> [ABOUT THIS EXERCISE]: Omit any picture, and return the remaining data exactly as written.
⟨
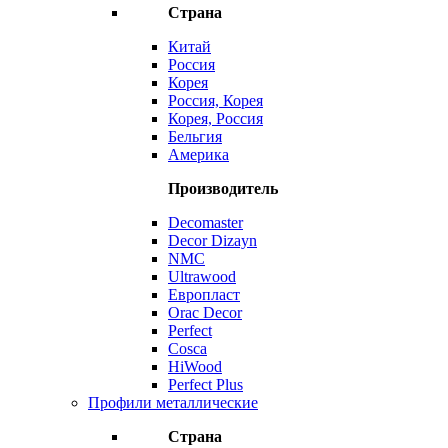
Страна
Китай
Россия
Корея
Россия, Корея
Корея, Россия
Бельгия
Америка
Производитель
Decomaster
Decor Dizayn
NMC
Ultrawood
Европласт
Orac Decor
Perfect
Cosca
HiWood
Perfect Plus
Профили металлические
Страна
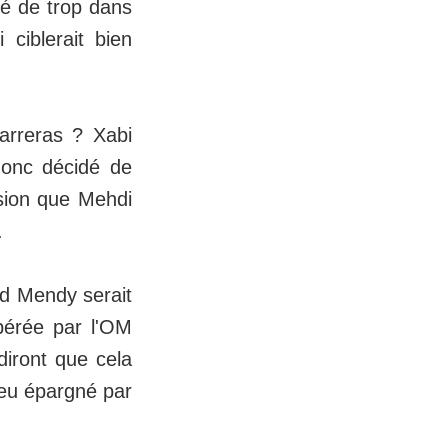
té de trop dans
i ciblerait bien
arreras ? Xabi
donc décidé de
asion que Mehdi
.
nd Mendy serait
pérée par l'OM
diront que cela
eu épargné par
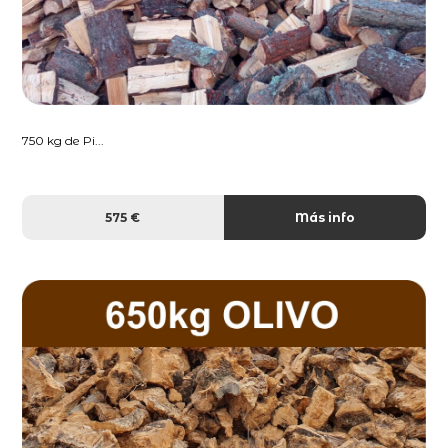
750 kg de Pi...
575 €
Más info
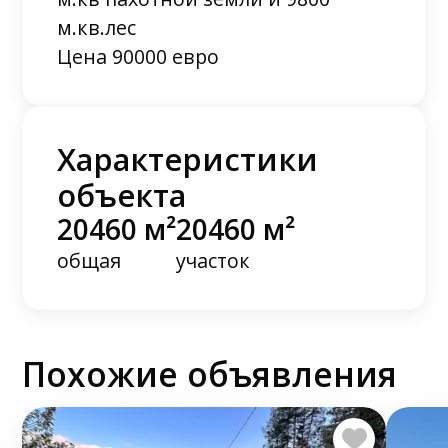
м.кв.лес
Цена 90000 евро
Характеристики
объекта
20460 м²
20460 м²
общая
участок
Похожие объявления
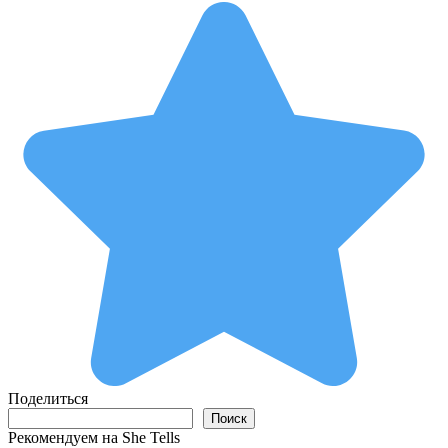
Поделиться
Поиск
Поиск
Рекомендуем на She Tells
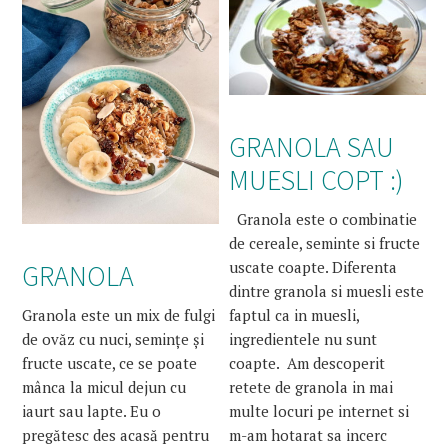
GRANOLA SAU
MUESLI COPT :)
Granola este o combinatie
de cereale, seminte si fructe
uscate coapte. Diferenta
GRANOLA
dintre granola si muesli este
faptul ca in muesli,
Granola este un mix de fulgi
ingredientele nu sunt
de ovăz cu nuci, semințe și
coapte. Am descoperit
fructe uscate, ce se poate
retete de granola in mai
mânca la micul dejun cu
multe locuri pe internet si
iaurt sau lapte. Eu o
m-am hotarat sa incerc
pregătesc des acasă pentru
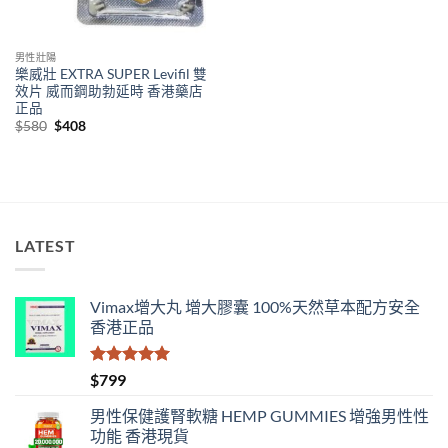
男性壯陽
樂威壯 EXTRA SUPER Levifil 雙
效片 威而鋼助勃延時 香港藥店
正品
Original
Current
$
580
$
408
price
price
was:
is:
$580.
$408.
LATEST
Vimax增大丸 增大膠囊 100%天然草本配方安全
香港正品
評分
5.00
$
799
滿分 5
男性保健護腎軟糖 HEMP GUMMIES 增強男性性
功能 香港現貨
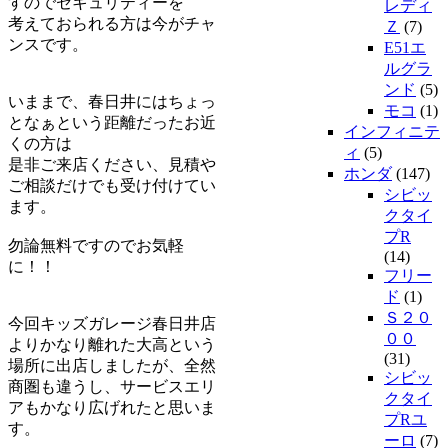
すのでセキュリティーを
レディ
考えておられる方は今がチャ
Ｚ
(7)
ンスです。
E51エ
ルグラ
ンド
(5)
いままで、春日井にはちょっ
モコ
(1)
となぁという距離だったお近
インフィニテ
くの方は
ィ
(5)
是非ご来店ください、見積や
ホンダ
(147)
ご相談だけでも受け付けてい
シビッ
ます。
クタイ
プR
勿論無料ですのでお気軽
(14)
に！！
フリー
ド
(1)
Ｓ２０
今回キッズガレージ春日井店
００
よりかなり離れた大高という
(31)
場所に出店しましたが、全然
シビッ
商圏も違うし、サービスエリ
クタイ
アもかなり広げれたと思いま
プRユ
す。
ーロ
(7)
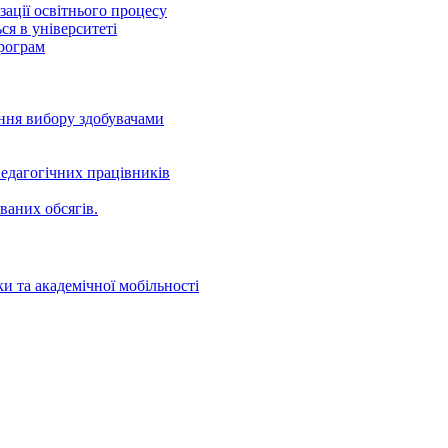
ації освітнього процесу
ся в університеті
програм
ення вибору здобувачами
едагогічних працівників
ваних oбсягів.
и та академічної мобільності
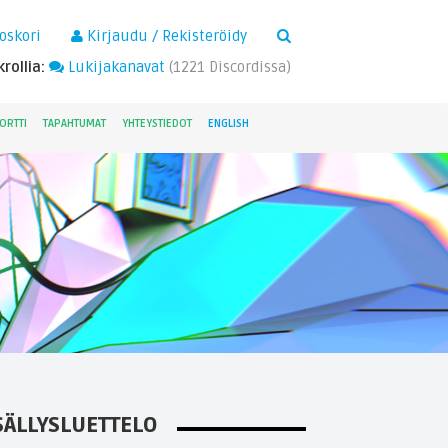
×
oskori
Kirjaudu / Rekisteröidy
rollia:
Lukijakanavat
(
1221
Discordissa)
ORTTI
TAPAHTUMAT
YHTEYSTIEDOT
ENGLISH
SÄLLYSLUETTELO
⟩
> [ANSWER SPACE]:
Страна
Китай
Россия
Корея
Россия, Корея
Корея, Россия
Бельгия
Америка
Производитель
Decomaster
Decor Dizayn
NMC
Ultrawood
Европласт
Orac Decor
Perfect
Cosca
HiWood
Perfect Plus
Профили металлические
Страна
té de trop dans
i ciblerait bien
arreras ? Xabi
donc décidé de
asion que Mehdi
.
nd Mendy serait
pérée par l'OM
diront que cela
eu épargné par
750 kg de Pi...
575 €
Más info
м.кв.лес
Цена 90000 евро
Характеристики
объекта
20460 м²
20460 м²
общая
участок
Похожие объявления
Поделиться
Поиск
Поиск
Рекомендуем на She Tells
GRANOLA SAU
MUESLI COPT :)
Granola este o combinatie
de cereale, seminte si fructe
uscate coapte. Diferenta
GRANOLA
dintre granola si muesli este
faptul ca in muesli,
Granola este un mix de fulgi
ingredientele nu sunt
de ovăz cu nuci, semințe și
coapte. Am descoperit
fructe uscate, ce se poate
retete de granola in mai
mânca la micul dejun cu
multe locuri pe internet si
iaurt sau lapte. Eu o
m-am hotarat sa incerc
pregătesc des acasă pentru
男性壯陽
樂威壯 EXTRA SUPER Levifil 雙
效片 威而鋼助勃延時 香港藥店
正品
Original
Current
$
580
$
408
price
price
was:
is:
$580.
$408.
LATEST
Vimax增大丸 增大膠囊 100%天然草本配方安全
香港正品
評分
5.00
$
799
滿分 5
男性保健護腎軟糖 HEMP GUMMIES 增強男性性
功能 香港現貨
すのでセキュリティーを
レディ
考えておられる方は今がチャ
Ｚ
(7)
ンスです。
E51エ
ルグラ
ンド
(5)
いままで、春日井にはちょっ
モコ
(1)
となぁという距離だったお近
インフィニテ
くの方は
ィ
(5)
是非ご来店ください、見積や
ホンダ
(147)
ご相談だけでも受け付けてい
シビッ
ます。
クタイ
プR
勿論無料ですのでお気軽
(14)
に！！
フリー
ド
(1)
Ｓ２０
今回キッズガレージ春日井店
００
よりかなり離れた大高という
(31)
場所に出店しましたが、全然
シビッ
商圏も違うし、サービスエリ
クタイ
アもかなり広げれたと思いま
プRユ
す。
ーロ
(7)
ації освітнього процесу
ся в університеті
програм
ення вибору здобувачами
едагогічних працівників
ваних oбсягів.
и та академічної мобільності
×
oskori
Kirjaudu / Rekisteröidy
rollia:
Lukijakanavat
(
1221
Discordissa)
ORTTI
TAPAHTUMAT
YHTEYSTIEDOT
ENGLISH
SÄLLYSLUETTELO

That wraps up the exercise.